だが、ダメージはあまり通っていないようだった。

「この程度で我を倒せると思っていたのか?凡愚が!」

と荒暫は激昂し体から禍々しいマナを放つ。

猛はすぐに距離を取ったため影響はない。

「情緒不安定かよ」

「我が力の一端を見せてくれるわ!我のマナを喰らい力となれ!〈黒狼〉!」

荒暫がそう叫ぶと、体毛はさらに黒く染まり、爪はさらに伸び、目は血走り、口は大きく裂け牙が生える。

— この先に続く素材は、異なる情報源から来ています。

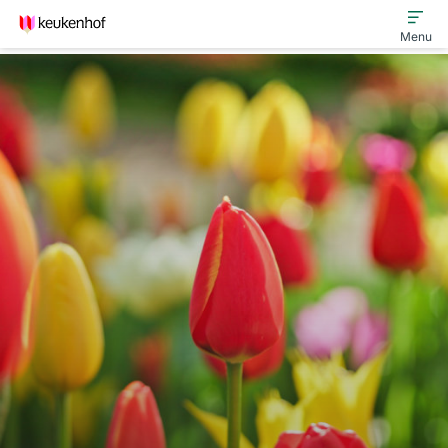
Menu
Bijeenkomsten
Keukenhof Innovatiefonds
Ondernemers in de Lead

そして、先ほどまでの荒暫とは比べ物にならないほどの威圧感を放ち始める。

「この姿になったからにはもう逃さん。貴様らはここで死ぬのだ。」

荒暫はそう宣言し空と猛に襲い掛かる。

そのスピードは先ほどまでの比ではないほど速く、空は反応が遅れてしまう。

だが、猛はすぐに反応して空の前に出る。

そして、荒暫の攻撃を止め反撃する。

しかし、攻撃したはずの猛の方が吹き飛ばされたのだった。

「隊長!」

「空!前!」

猛が叫ぶ。

「しまっ……」

空が荒暫に視線を戻すとすでに目の前に荒暫はいた。

そしてそのまま鋭い爪で空の腹を裂くのだった。

「っ!」

空はあまりの激痛に声にならない。

荒暫は空を追撃で蹴り飛ばす。

「空!」

猛が叫ぶ。

だが、空からの反応はない。

荒暫はそのまま猛に追撃をしようとする。

しかし、猛は冷静に対処する。

荒暫の下へ潜り込み次第に強くなる連撃をいれる。

だが、その攻撃は荒暫には効いていない。

「実力は見誤らないのだろう?」

苦笑いの猛に冷汗が体をつたう。

荒暫からその巨体からは考えられないほどの速さの攻撃を繰り出す。

荒暫が攻撃を仕掛けるたび、猛の体には裂傷が増えていく。

だが、猛も負けじと食らいつき反撃する。

しかし、それも荒暫には効いていないようだった。

荒暫の重い蹴りが猛を吹き飛ばし壁に打ち付ける。

(〈霊重で防いでこの威力…次は耐えられないな)

猛は立ち上がろうとするが意思に反して体が動かない。

「体が動かぬだろう?これが我の特性【束縛】の効果だ。」

「くそ……」

「髄狼様の贄になることを光栄に思って逝くのだな。」

そう言って荒暫は猛に近づく。

そして鋭い爪が振り下ろされようとしていたその時だった。

横からの強烈な一撃が荒暫を簡単に吹き飛ばした。

猛はその正体に驚きを隠せなかった。

短髪の黒い髪に170㎝の背丈、肌の色。

「空なのか…」

間違いなく空なのだ。

だが、空の頭の上には四方に尖りがあるまるで天使の輪のようなものが浮いている。

瞳が琥珀色になっており背中からは3枚の鳥のような片翼が生えていた。

「イリアを傷つける奴は何者だろうと殺す。」

空は威風堂々、そう言い放った。